» **Problem statement**: Copy each line in the data that includes the word "Disk".

Page-level text extractions
▬▬▬

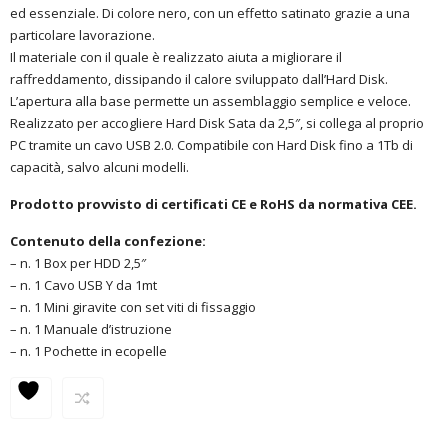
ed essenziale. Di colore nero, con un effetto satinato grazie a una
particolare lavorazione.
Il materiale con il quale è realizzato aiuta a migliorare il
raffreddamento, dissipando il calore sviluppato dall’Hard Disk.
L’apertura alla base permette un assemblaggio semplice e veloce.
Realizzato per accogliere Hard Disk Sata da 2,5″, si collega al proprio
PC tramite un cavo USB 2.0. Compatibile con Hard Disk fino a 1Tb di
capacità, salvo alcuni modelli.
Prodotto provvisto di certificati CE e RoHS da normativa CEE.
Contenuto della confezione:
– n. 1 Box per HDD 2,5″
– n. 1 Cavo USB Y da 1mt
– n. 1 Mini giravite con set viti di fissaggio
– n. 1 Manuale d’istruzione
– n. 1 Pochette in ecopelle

▬▬▬

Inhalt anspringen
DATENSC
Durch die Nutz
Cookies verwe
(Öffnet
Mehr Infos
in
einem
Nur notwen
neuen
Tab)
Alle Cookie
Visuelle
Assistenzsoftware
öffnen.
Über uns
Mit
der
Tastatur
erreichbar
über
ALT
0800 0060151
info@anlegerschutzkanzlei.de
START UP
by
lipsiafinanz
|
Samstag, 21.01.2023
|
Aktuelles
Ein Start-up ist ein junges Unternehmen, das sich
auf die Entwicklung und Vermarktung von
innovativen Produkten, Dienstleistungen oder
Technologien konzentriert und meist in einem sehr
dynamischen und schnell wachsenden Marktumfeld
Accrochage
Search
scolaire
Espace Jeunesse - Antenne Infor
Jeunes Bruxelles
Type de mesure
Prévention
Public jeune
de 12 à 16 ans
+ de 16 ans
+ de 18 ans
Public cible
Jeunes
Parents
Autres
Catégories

▬▬▬

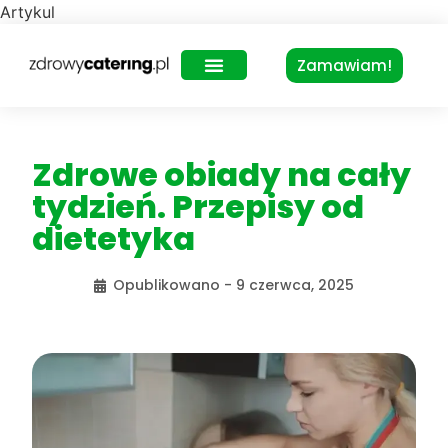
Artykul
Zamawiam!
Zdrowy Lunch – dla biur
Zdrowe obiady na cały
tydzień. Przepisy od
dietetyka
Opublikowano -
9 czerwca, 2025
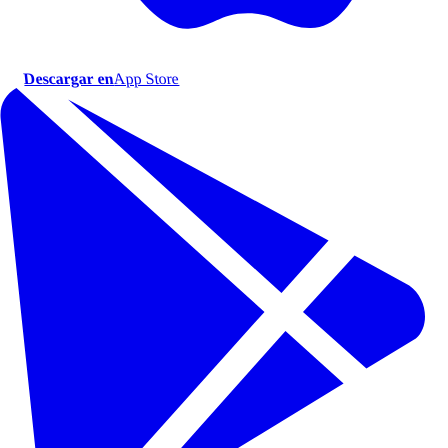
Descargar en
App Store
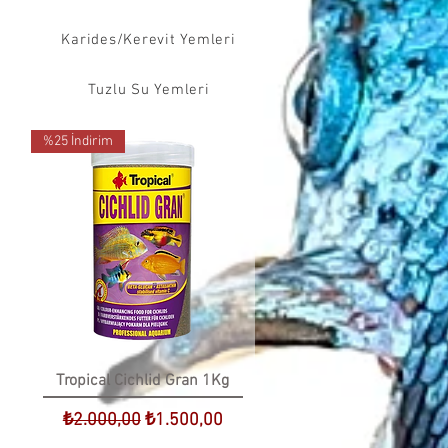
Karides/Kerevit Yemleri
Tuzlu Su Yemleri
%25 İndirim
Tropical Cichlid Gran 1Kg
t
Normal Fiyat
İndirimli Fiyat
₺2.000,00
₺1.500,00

▬▬▬

» **Task result**:
raffreddamento, dissipando il calore sviluppato dall’Hard Disk.
Realizzato per accogliere Hard Disk Sata da 2,5″, si collega al proprio
PC tramite un cavo USB 2.0. Compatibile con Hard Disk fino a 1Tb di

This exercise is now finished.